In 2010 the European Court of Justice (ECJ) rendered a major decision that has since been the subject of extensive discussions (Akzo Nobel Chemicals Ltd and Akcros Chemicals Ltd v. European Commission). In 2003, the European Commission (EC) raided the offices of Akzo Nobel and one of its subsidiaries, Akcros, following suspicions of breach of European competition laws. The EC seized a significant quantity of materials, including communications exchanged between one of the company’s in-house counsel (a Dutch attorney practicing in the Netherlands, where the offices were located) and his business clients.

Akzo Nobel quickly claimed that the communications were privileged and brought the case before the ECJ, which reaffirmed the long-standing European position that in-house counsel communications are not protected under legal privilege. According to the ECJ, the grounds for maintaining this position mainly focus on the fact that any in-house counsel employed by an organization lacks the necessary independence to benefit from legal privilege.

This decision has been highly criticized for a number of reasons, including that it discredits the integrity of in-house counsel by assuming that the employment relationship they share with their employer prevents them from maintaining the independence necessary to perform their duties. Whereas legal privilege was established to ensure the full and frank exchange of information between a lawyer and his client, the ECJ decision undoubtedly encourages corporate clients to withhold information from their in-house counsel.
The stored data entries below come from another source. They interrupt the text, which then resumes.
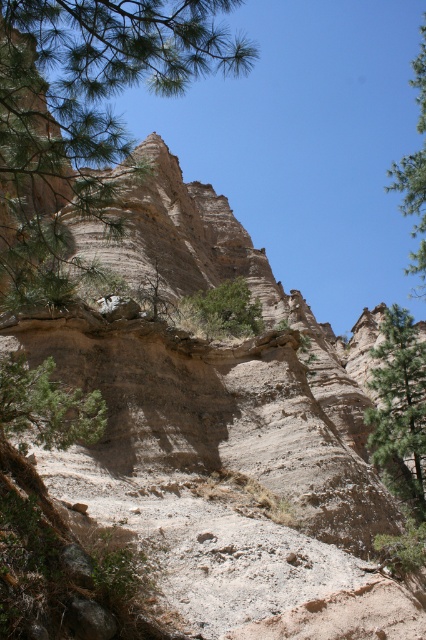 Between point (176, 81) and point (2, 381), which one is positioned in front?

Positioned in front is point (176, 81).

Is green leafy tree at upper left below green textured tree at lower left?

No.

What do you see at coordinates (83, 113) in the screenshot? I see `green leafy tree at upper left` at bounding box center [83, 113].

Find the location of a particular element. The height and width of the screenshot is (640, 426). green leafy tree at upper left is located at coordinates tap(83, 113).

Where is `green textured tree at lower left`? This screenshot has width=426, height=640. green textured tree at lower left is located at coordinates (46, 406).

Who is higher up, green textured tree at lower left or green leafy shrub at center?

Positioned higher is green leafy shrub at center.

This screenshot has width=426, height=640. Describe the element at coordinates (46, 406) in the screenshot. I see `green textured tree at lower left` at that location.

This screenshot has height=640, width=426. What are the coordinates of `green textured tree at lower left` in the screenshot? It's located at (46, 406).

Who is taller, green leafy tree at upper right or green leafy shrub at center?

green leafy tree at upper right is taller.

Does green leafy tree at upper right appear on the right side of green leafy shrub at center?

Correct, you'll find green leafy tree at upper right to the right of green leafy shrub at center.

What do you see at coordinates (412, 205) in the screenshot? The width and height of the screenshot is (426, 640). I see `green leafy tree at upper right` at bounding box center [412, 205].

At what (x,y) coordinates should I click in order to perform the action: click on green leafy tree at upper right. Please return your answer as a coordinate pair (x, y). This screenshot has width=426, height=640. Looking at the image, I should click on (412, 205). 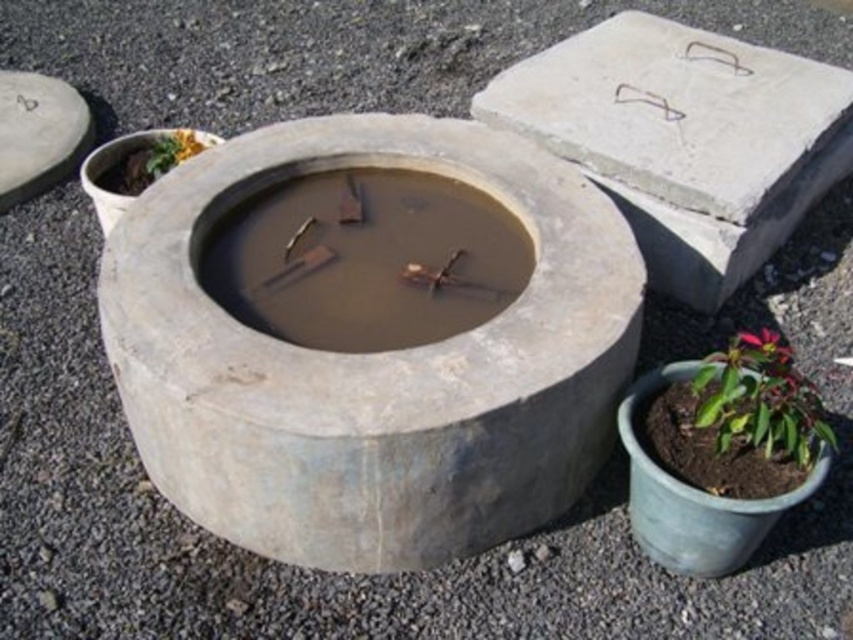 Question: Considering the relative positions of smooth concrete stone at upper left and green leafy plant at upper left in the image provided, where is smooth concrete stone at upper left located with respect to green leafy plant at upper left?

Choices:
 (A) right
 (B) left

Answer: (B)

Question: Is green glossy plant at lower right below green leafy plant at upper left?

Choices:
 (A) no
 (B) yes

Answer: (B)

Question: Which point is farther to the camera?

Choices:
 (A) (735, 115)
 (B) (802, 380)
 (C) (782, 356)
 (D) (479, 342)

Answer: (A)

Question: Which of the following is the farthest from the observer?

Choices:
 (A) (746, 428)
 (B) (488, 499)

Answer: (B)

Question: Where is green glossy plant at lower right located in relation to green leafy plant at lower right in the image?

Choices:
 (A) left
 (B) right

Answer: (A)

Question: Estimate the real-world distances between objects in this image. Which object is closer to the smooth concrete stone at upper left?

Choices:
 (A) green glossy plant at lower right
 (B) green leafy plant at lower right
 (C) smooth concrete slab at upper right
 (D) gray concrete bowl at center

Answer: (D)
For these reasons, many North American legal professionals raised concerns over the practical impact of this decision. Looking back a few years later, were these concerns justified?

One preeminent concern raised by North American legal professionals was the scope of the decision. Because the case directly involved an investigation by the European Commission, some scholars, including members of the Association of Corporate Counsel, hoped that the decision would be restricted to European competition law. However, the arguments given to support the decision did not expressly refer to that particular area of law. In fact, the wording was rather broad and deemed to apply to any corporate legal privilege issue brought before the ECJ.

Recent decisions indeed support the fact that the ECJ wishes to set a general principle in which in-house counsel cannot benefit from legal privilege. In Prezes Urzdu Komunikacji Elektronicznej and Republic of Poland v. European Commission the chairman of the Electronic Communications Office of Poland was seeking to annul a European Commission decision ordering the office to withdraw two measures incompatible with European Directives. The application for annulment was prepared and signed by two lawyers who were, at that time, in-house counsel for the Electronic Communications Office. In 2010 the General Court found that the application was inadmissible since the “employment relationship linking [the two in-house counsel to the office] is not compatible with the representation of the applicant before the Court.” The office appealed the decision before the ECJ, which nonetheless stated that a lawyer’s role, according to the member states’ legal tradition, is “to provide, in full independence and in the overriding interests of [the] cause, such legal assistance as the client needs,” and that “the requirement of independence of a lawyer implies that there must be no employment relationship between the lawyer and his client.”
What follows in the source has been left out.